Fenster, 37, was detained on May 24 at the international airport in Yangon, Myanmar's main city, as he tried to board a plane out of the country.
He had been working for Frontier for around a year and had been heading home to see his family, the outlet previously told AFP.
"We know that Danny has done nothing to warrant this 505-A charge," Frontier said Thursday.
"We condemn his detention and demand his immediate and unconditional release."
Fenster appeared in good health during his appearance, according to his lawyer, Frontier editor-in-chief Tom Kean told AFP.
"This is just a scattergun approach to legal punishment against journalists," former Myanmar-based analyst David Mathieson told AFP.
"Fenster is the one foreigner they can throw into the mix of crushing independent media in Myanmar."
More than 850 civilians have been killed across the country in an ongoing military crackdown, according to a local monitoring group.
The press has been squeezed as the junta tries to tighten control over the flow of information, throttling internet access and revoking the licences of local media outlets.
The junta revised the 505-A law soon after the coup to include spreading "fake news" as a crime.
Journalist and US citizen Nathan Maung, who was detained by the junta in March and faced the same charge as Fenster, was released on Monday after the charges were dropped, and has left for the United States.

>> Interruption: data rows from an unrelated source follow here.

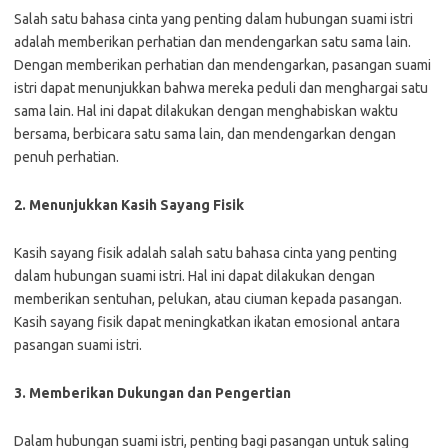
Salah satu bahasa cinta yang penting dalam hubungan suami istri
adalah memberikan perhatian dan mendengarkan satu sama lain.
Dengan memberikan perhatian dan mendengarkan, pasangan suami
istri dapat menunjukkan bahwa mereka peduli dan menghargai satu
sama lain. Hal ini dapat dilakukan dengan menghabiskan waktu
bersama, berbicara satu sama lain, dan mendengarkan dengan
penuh perhatian.
2. Menunjukkan Kasih Sayang Fisik
Kasih sayang fisik adalah salah satu bahasa cinta yang penting
dalam hubungan suami istri. Hal ini dapat dilakukan dengan
memberikan sentuhan, pelukan, atau ciuman kepada pasangan.
Kasih sayang fisik dapat meningkatkan ikatan emosional antara
pasangan suami istri.
3. Memberikan Dukungan dan Pengertian
Dalam hubungan suami istri, penting bagi pasangan untuk saling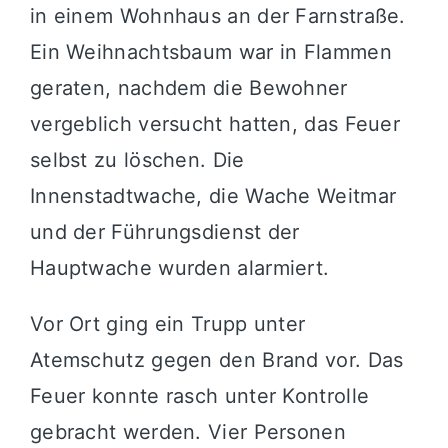
in einem Wohnhaus an der Farnstraße.
Ein Weihnachtsbaum war in Flammen
geraten, nachdem die Bewohner
vergeblich versucht hatten, das Feuer
selbst zu löschen. Die
Innenstadtwache, die Wache Weitmar
und der Führungsdienst der
Hauptwache wurden alarmiert.
Vor Ort ging ein Trupp unter
Atemschutz gegen den Brand vor. Das
Feuer konnte rasch unter Kontrolle
gebracht werden. Vier Personen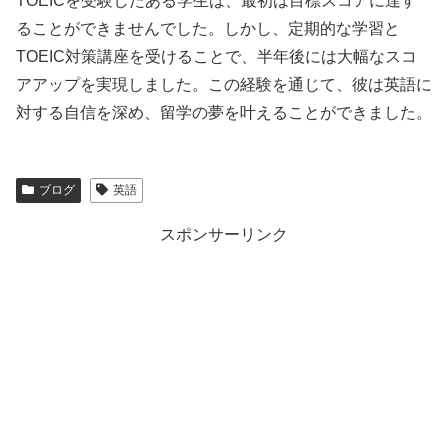
TOEICを受験したある学生は、最初は目標スコアに達す
ることができませんでした。しかし、定期的な学習と
TOEIC対策講座を受けることで、半年後には大幅なスコ
アアップを実現しました。この経験を通じて、彼は英語に
対する自信を深め、留学の夢を叶えることができました。
ブログ
英語
スポンサーリンク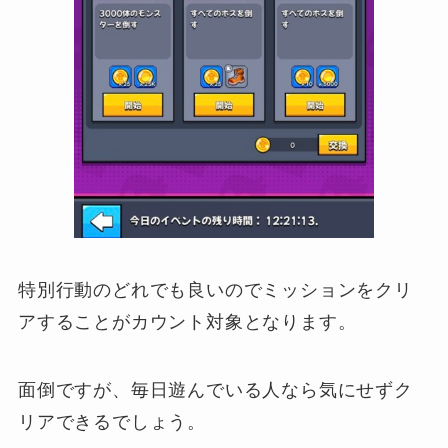
特別行動のどれでも良いのでミッションをクリ
アすることがカウント対象となります。
面倒ですが、毎日遊んでいる人なら気にせずク
リアできるでしょう。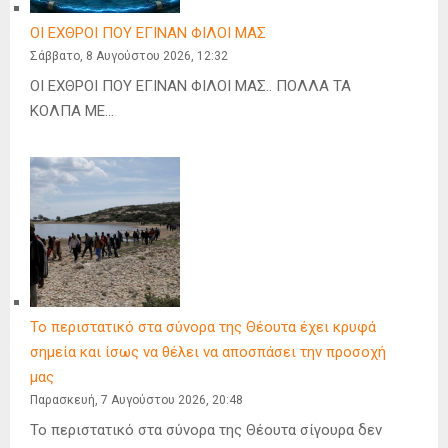
ΟΙ ΕΧΘΡΟΙ ΠΟΥ ΕΓΙΝΑΝ ΦΙΛΟΙ ΜΑΣ
Σάββατο, 8 Αυγούστου 2026, 12:32
ΟΙ ΕΧΘΡΟΙ ΠΟΥ ΕΓΙΝΑΝ ΦΙΛΟΙ ΜΑΣ.. ΠΟΛΛΑ ΤΑ
ΚΟΛΠΑ ΜΕ…
Το περιστατικό στα σύνορα της Θέουτα έχει κρυφά
σημεία και ίσως να θέλει να αποσπάσει την προσοχή
μας
Παρασκευή, 7 Αυγούστου 2026, 20:48
Το περιστατικό στα σύνορα της Θέουτα σίγουρα δεν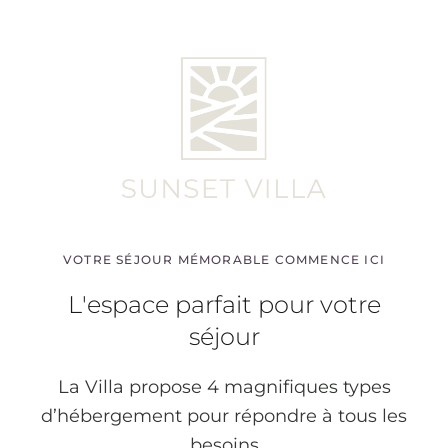
NOS HÉBERGEMENTS
Chambres &
Suites
Passez des vacances exceptionnelles au
paradis en séjournant à la Sunset Villa
VOTRE SÉJOUR MÉMORABLE COMMENCE ICI
L'espace parfait pour votre
séjour
La Villa propose 4 magnifiques types
d’hébergement pour répondre à tous les
besoins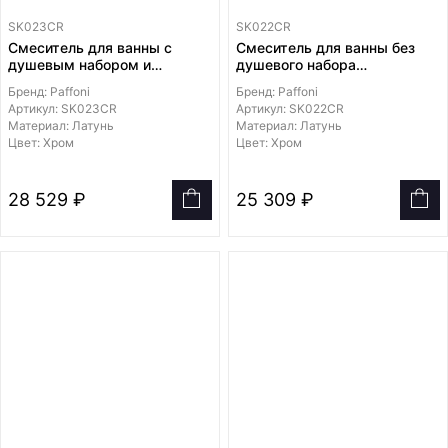
SK023CR
SK022CR
Смеситель для ванны с
Смеситель для ванны без
душевым набором и
душевого набора
настенным поворотным
Бренд: Paffoni
Бренд: Paffoni
креплением из ABS
Артикул: SK023CR
Артикул: SK022CR
пластика, душ BIRILLO
Материал: Латунь
Материал: Латунь
Цвет: Хром
Цвет: Хром
28 529 ₽
25 309 ₽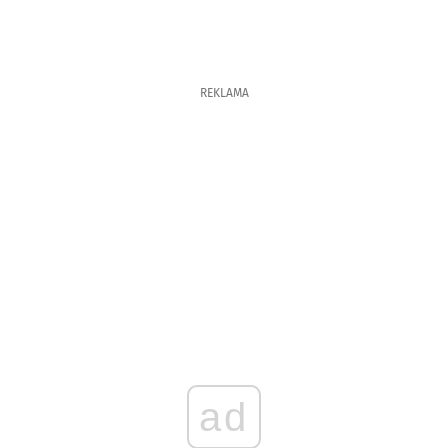
REKLAMA
ad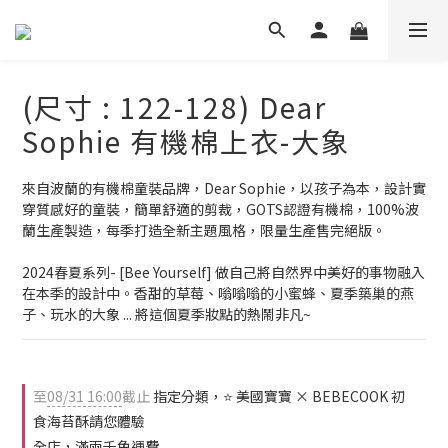
(尺寸 : 122-128) Dear
Sophie 有機棉上衣-大象
來自波蘭的有機棉童裝品牌，Dear Sophie，以孩子為本，設計實
穿質感好的童裝，簡單舒適的剪裁，GOTS認證有機棉，100%波
蘭生產製造，每季打造全新主題風格，限量生產售完絕版。
2024春夏系列- [Bee Yourself] 做自己將自然界中美好的事物融入
在本季的設計中。香甜的草莓、嗡嗡嗡的小蜜蜂、夏季築巢的燕
子、玩水的大象 ... 將這個夏季妝點的熱鬧非凡~
至
08/31 16:00
截止
指定分類，⭐ 美國寶寶 × BEBECOOK 初
食海苔酥請您體驗
全店，滿兩千免運費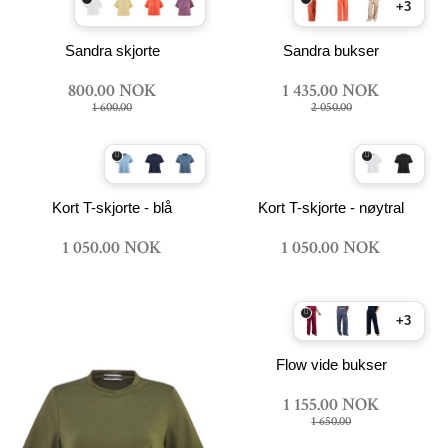
+3
Sandra skjorte
Sandra bukser
800.00 NOK
1 435.00 NOK
1 600.00
2 050.00
Kort T-skjorte - blå
Kort T-skjorte - nøytral
1 050.00 NOK
1 050.00 NOK
+3
Flow vide bukser
1 155.00 NOK
1 650.00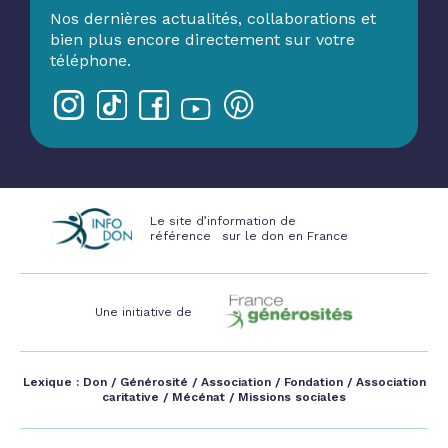
Nos dernières actualités, collaborations et
bien plus encore directement sur votre
téléphone.
Le site d’information de
référence sur le don en France
Une initiative de
Lexique :
Don
/
Générosité
/
Association
/
Fondation
/
Association
caritative
/
Mécénat
/
Missions sociales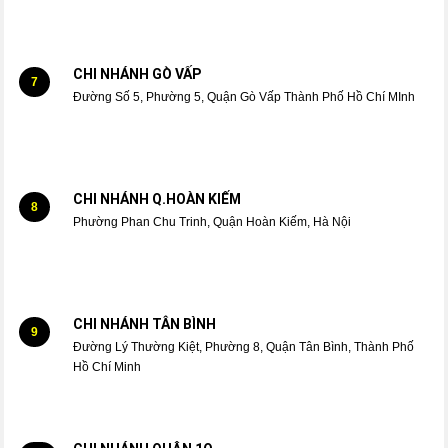
CHI NHÁNH GÒ VẤP
7
Đường Số 5, Phường 5, Quận Gò Vấp Thành Phố Hồ Chí MInh
CHI NHÁNH Q.HOÀN KIẾM
8
Phường Phan Chu Trinh, Quận Hoàn Kiếm, Hà Nội
CHI NHÁNH TÂN BÌNH
9
Đường Lý Thường Kiệt, Phường 8, Quận Tân Bình, Thành Phố
Hồ Chí Minh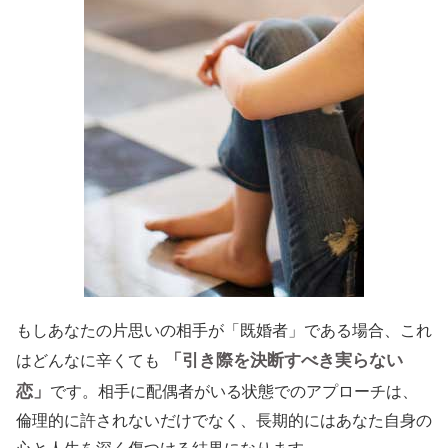
もしあなたの片思いの相手が「既婚者」である場合、これ
「引き際を決断すべき実らない
はどんなに辛くても
恋」
です。相手に配偶者がいる状態でのアプローチは、
倫理的に許されないだけでなく、長期的にはあなた自身の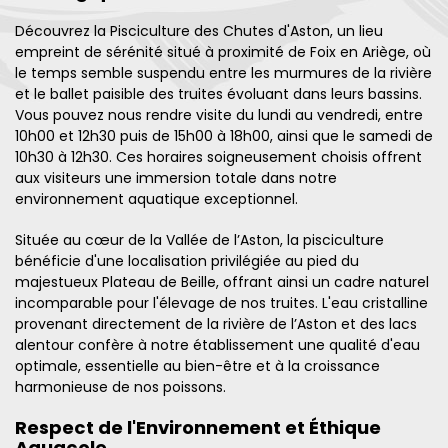
Découvrez la Pisciculture des Chutes d'Aston, un lieu
empreint de sérénité situé à proximité de Foix en Ariège, où
le temps semble suspendu entre les murmures de la rivière
et le ballet paisible des truites évoluant dans leurs bassins.
Vous pouvez nous rendre visite du lundi au vendredi, entre
10h00 et 12h30 puis de 15h00 à 18h00, ainsi que le samedi de
10h30 à 12h30. Ces horaires soigneusement choisis offrent
aux visiteurs une immersion totale dans notre
environnement aquatique exceptionnel.
Située au cœur de la Vallée de l’Aston, la pisciculture
bénéficie d'une localisation privilégiée au pied du
majestueux Plateau de Beille, offrant ainsi un cadre naturel
incomparable pour l'élevage de nos truites. L'eau cristalline
provenant directement de la rivière de l’Aston et des lacs
alentour confère à notre établissement une qualité d'eau
optimale, essentielle au bien-être et à la croissance
harmonieuse de nos poissons.
Respect de l'Environnement et Éthique
Aquacole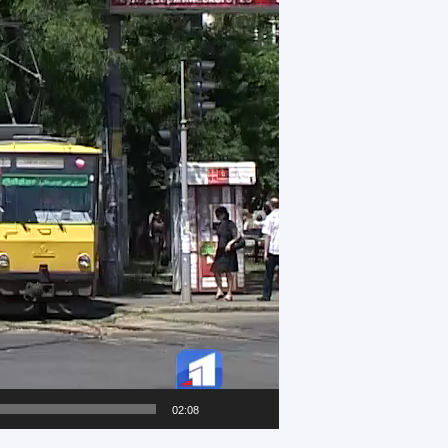
02:08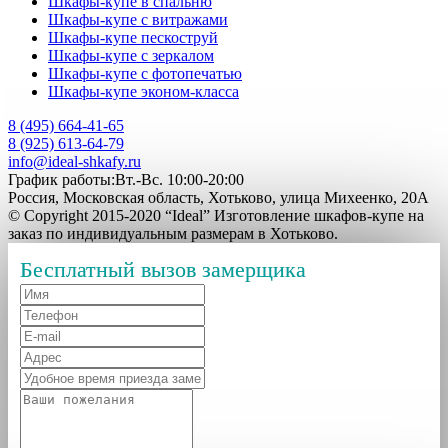
Шкафы-купе в спальню
Шкафы-купе с витражами
Шкафы-купе пескоструй
Шкафы-купе с зеркалом
Шкафы-купе с фотопечатью
Шкафы-купе эконом-класса
8 (495) 664-41-65
8 (925) 613-64-79
info@ideal-shkafy.ru
График работы:Вт.-Вс. 10:00-20:00
Россия, Московская область, Хотьково, улица Михеенко, 20А
© Copyright 2015-2020 “Ideal” Изготовление шкафов-купе на
заказ по индивидуальным размерам в Хотьково.
Бесплатный вызов замерщика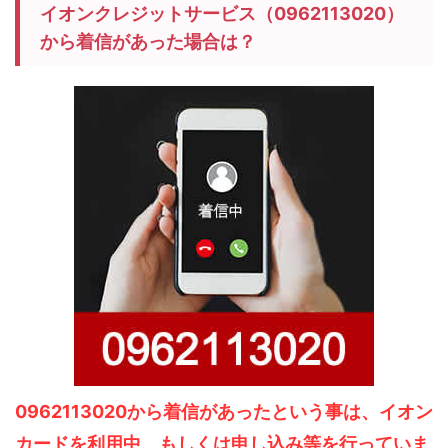
イオンクレジットサービス（0962113020）
から着信があった場合は？
0962113020から着信があったという事は、イオン
カードを利用中、もしくは申し込み等を行っていま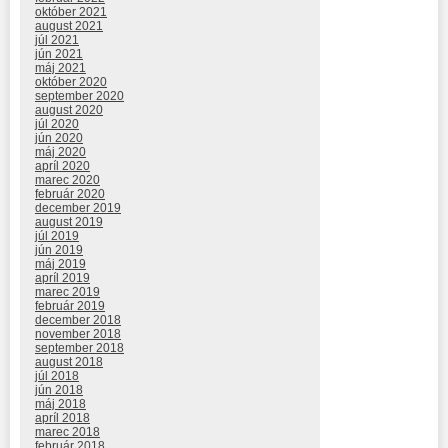
október 2021
august 2021
júl 2021
jún 2021
máj 2021
október 2020
september 2020
august 2020
júl 2020
jún 2020
máj 2020
apríl 2020
marec 2020
február 2020
december 2019
august 2019
júl 2019
jún 2019
máj 2019
apríl 2019
marec 2019
február 2019
december 2018
november 2018
september 2018
august 2018
júl 2018
jún 2018
máj 2018
apríl 2018
marec 2018
február 2018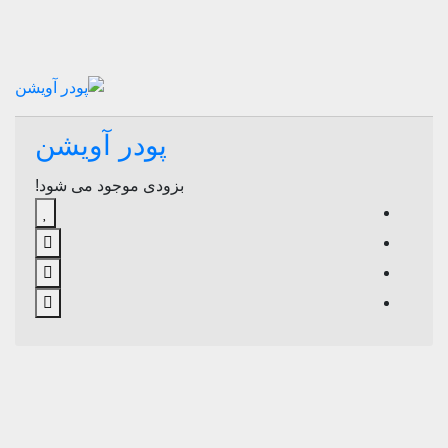
پودر آویشن
بزودی موجود می شود!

Earlier this month, a Myanmar journalist working for another outlet was jailed for two years under the same law.
Japanese reporter Yuki Kitazumi was detained by authorities in Myanmar in April, and held at Insein until he was freed in May.
In the 2021 Reporters Without Borders Press Freedom Index, Myanmar ranked 140 out of 180 countries.
Since the coup, journalists in Myanmar have faced "systematic arrest campaigns and censorship", the watchdog said.
Separately on Thursday, the United Nations said it was "alarmed at recent acts of violence that illustrate a sharp deterioration of the human rights environment across Myanmar".
The statement follows a Wednesday announcement by a prominent ethnic rebel group that it would investigate an alleged massacre of civilians on its territory after state media accused its fighters of killing 25 construction workers.
Also Wednesday, a village in central Magway region was razed almost entirely to the ground, with locals blaming junta troops hunting for members of a local self-defence force.
The military has blamed "terrorists" and windy weather.
Junta leader Min Aung Hlaing has justified his power grab by claiming electoral fraud in the November poll won by Aung San Suu Kyi's National League for Democracy party.